## Exercise objective
Filter these entries down to lines holding "input".
─── Records to use ───
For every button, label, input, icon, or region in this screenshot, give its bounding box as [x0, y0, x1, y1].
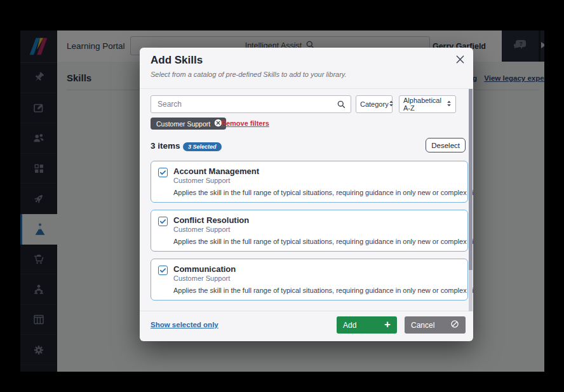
modal-subtitle: Select from a catalog of pre-defined Ski… — [151, 71, 347, 78]
modal-scrollbar-thumb[interactable] — [469, 89, 473, 270]
deselect-button[interactable]: Deselect — [426, 138, 466, 152]
app-window: Learning Portal Intelligent Assist Gerry… — [20, 30, 544, 372]
cancel-label: Cancel — [411, 321, 434, 330]
modal-title: Add Skills — [151, 54, 203, 67]
category-label: Category — [360, 100, 389, 108]
skill-card[interactable]: Communication Customer Support Applies t… — [151, 259, 468, 301]
skill-card[interactable]: Account Management Customer Support Appl… — [151, 161, 468, 203]
search-input[interactable] — [151, 96, 351, 112]
skill-category: Customer Support — [173, 226, 230, 233]
filter-chip-customer-support[interactable]: Customer Support — [151, 118, 226, 130]
skill-title: Conflict Resolution — [173, 215, 249, 225]
skill-category: Customer Support — [173, 177, 230, 184]
sort-label: Alphabetical A-Z — [403, 97, 446, 112]
skill-search-field[interactable] — [151, 95, 351, 113]
checkbox-checked[interactable] — [158, 266, 168, 275]
skill-description: Applies the skill in the full range of t… — [173, 189, 473, 196]
cancel-slash-icon — [450, 320, 459, 330]
checkbox-checked[interactable] — [158, 168, 168, 177]
skill-description: Applies the skill in the full range of t… — [173, 238, 473, 245]
add-skills-modal: Add Skills Select from a catalog of pre-… — [140, 48, 473, 341]
skill-description: Applies the skill in the full range of t… — [173, 287, 473, 294]
footer-divider — [140, 311, 473, 311]
skill-card[interactable]: Conflict Resolution Customer Support App… — [151, 210, 468, 252]
skill-category: Customer Support — [173, 274, 230, 282]
close-button[interactable] — [453, 54, 466, 67]
sort-arrows-icon — [446, 100, 452, 109]
search-icon — [337, 100, 346, 112]
items-count: 3 items — [151, 141, 180, 151]
add-button[interactable]: Add + — [337, 316, 397, 334]
show-selected-link[interactable]: Show selected only — [151, 321, 218, 328]
sort-dropdown[interactable]: Alphabetical A-Z — [399, 95, 456, 113]
plus-icon: + — [384, 319, 391, 330]
sort-arrows-icon — [389, 100, 394, 109]
category-dropdown[interactable]: Category — [356, 95, 393, 113]
remove-filters-link[interactable]: Remove filters — [221, 119, 269, 127]
skill-title: Account Management — [173, 166, 259, 176]
selected-badge: 3 Selected — [183, 142, 222, 151]
modal-header-divider — [140, 88, 473, 89]
screenshot-stage: Learning Portal Intelligent Assist Gerry… — [0, 0, 564, 392]
close-icon — [455, 55, 465, 67]
skill-title: Communication — [173, 264, 236, 274]
checkbox-checked[interactable] — [158, 217, 168, 226]
add-label: Add — [343, 321, 356, 330]
cancel-button[interactable]: Cancel — [405, 316, 466, 334]
chip-label: Customer Support — [156, 120, 210, 128]
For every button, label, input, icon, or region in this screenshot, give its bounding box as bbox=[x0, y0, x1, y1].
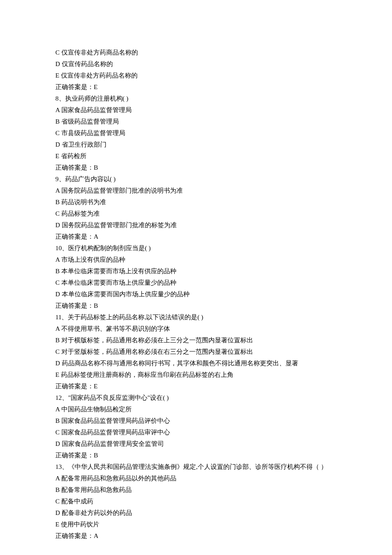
answer-line: 正确答案是：A bbox=[55, 530, 337, 542]
answer-line: 正确答案是：E bbox=[55, 81, 337, 93]
document-page: C 仅宣传非处方药商品名称的 D 仅宣传药品名称的 E 仅宣传非处方药药品名称的… bbox=[0, 0, 392, 555]
text-line: B 对于横版标签，药品通用名称必须在上三分之一范围内显著位置标出 bbox=[55, 335, 337, 346]
text-line: D 仅宣传药品名称的 bbox=[55, 58, 337, 70]
question-line: 8、执业药师的注册机构( ) bbox=[55, 93, 337, 104]
text-line: C 市县级药品监督管理局 bbox=[55, 127, 337, 139]
text-line: C 本单位临床需要而市场上供应量少的品种 bbox=[55, 277, 337, 289]
question-line: 11、关于药品标签上的药品名称,以下说法错误的是( ) bbox=[55, 312, 337, 323]
text-line: A 国务院药品监督管理部门批准的说明书为准 bbox=[55, 185, 337, 197]
text-line: B 本单位临床需要而市场上没有供应的品种 bbox=[55, 266, 337, 277]
text-line: C 仅宣传非处方药商品名称的 bbox=[55, 47, 337, 58]
text-line: B 药品说明书为准 bbox=[55, 197, 337, 208]
text-line: B 国家食品药品监督管理局药品评价中心 bbox=[55, 415, 337, 427]
text-line: E 药品标签使用注册商标的，商标应当印刷在药品标签的右上角 bbox=[55, 369, 337, 381]
text-line: D 配备非处方药以外的药品 bbox=[55, 507, 337, 519]
text-line: E 仅宣传非处方药药品名称的 bbox=[55, 70, 337, 81]
text-line: A 配备常用药品和急救药品以外的其他药品 bbox=[55, 473, 337, 484]
text-line: D 本单位临床需要而国内市场上供应量少的品种 bbox=[55, 289, 337, 300]
question-line: 12、"国家药品不良反应监测中心"设在( ) bbox=[55, 392, 337, 404]
text-line: D 国务院药品监督管理部门批准的标签为准 bbox=[55, 220, 337, 231]
text-line: A 不得使用草书、篆书等不易识别的字体 bbox=[55, 323, 337, 335]
question-line: 13、《中华人民共和国药品管理法实施条例》规定,个人设置的门诊部、诊所等医疗机构… bbox=[55, 461, 337, 473]
text-line: A 中国药品生物制品检定所 bbox=[55, 404, 337, 415]
question-line: 9、药品广告内容以( ) bbox=[55, 173, 337, 185]
text-line: C 药品标签为准 bbox=[55, 208, 337, 220]
answer-line: 正确答案是：A bbox=[55, 231, 337, 243]
text-line: C 国家食品药品监督管理局药品审评中心 bbox=[55, 427, 337, 438]
answer-line: 正确答案是：B bbox=[55, 162, 337, 173]
question-line: 10、医疗机构配制的制剂应当是( ) bbox=[55, 243, 337, 254]
text-line: B 省级药品监督管理局 bbox=[55, 116, 337, 127]
text-line: A 国家食品药品监督管理局 bbox=[55, 104, 337, 116]
text-line: C 配备中成药 bbox=[55, 496, 337, 507]
text-line: A 市场上没有供应的品种 bbox=[55, 254, 337, 266]
text-line: D 省卫生行政部门 bbox=[55, 139, 337, 150]
text-line: B 配备常用药品和急救药品 bbox=[55, 484, 337, 496]
answer-line: 正确答案是：B bbox=[55, 450, 337, 461]
text-line: E 使用中药饮片 bbox=[55, 519, 337, 530]
text-line: D 药品商品名称不得与通用名称同行书写，其字体和颜色不得比通用名称更突出、显著 bbox=[55, 358, 337, 369]
text-line: C 对于竖版标签，药品通用名称必须在右三分之一范围内显著位置标出 bbox=[55, 346, 337, 358]
text-line: E 省药检所 bbox=[55, 150, 337, 162]
answer-line: 正确答案是：B bbox=[55, 300, 337, 312]
text-line: D 国家食品药品监督管理局安全监管司 bbox=[55, 438, 337, 450]
answer-line: 正确答案是：E bbox=[55, 381, 337, 392]
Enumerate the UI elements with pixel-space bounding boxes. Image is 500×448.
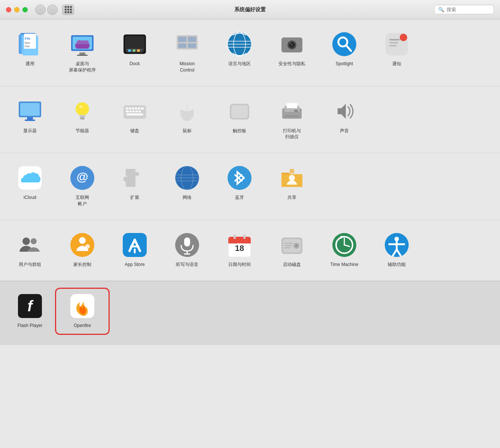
───
## The answer
For every button, label, input, icon, or region in this screenshot, give its bounding box as [x0, y0, x1, y1].
search-input[interactable] — [151, 96, 351, 112]
For every button, label, input, icon, or region in this screenshot, give its bounding box as bbox=[x0, y0, x1, y1].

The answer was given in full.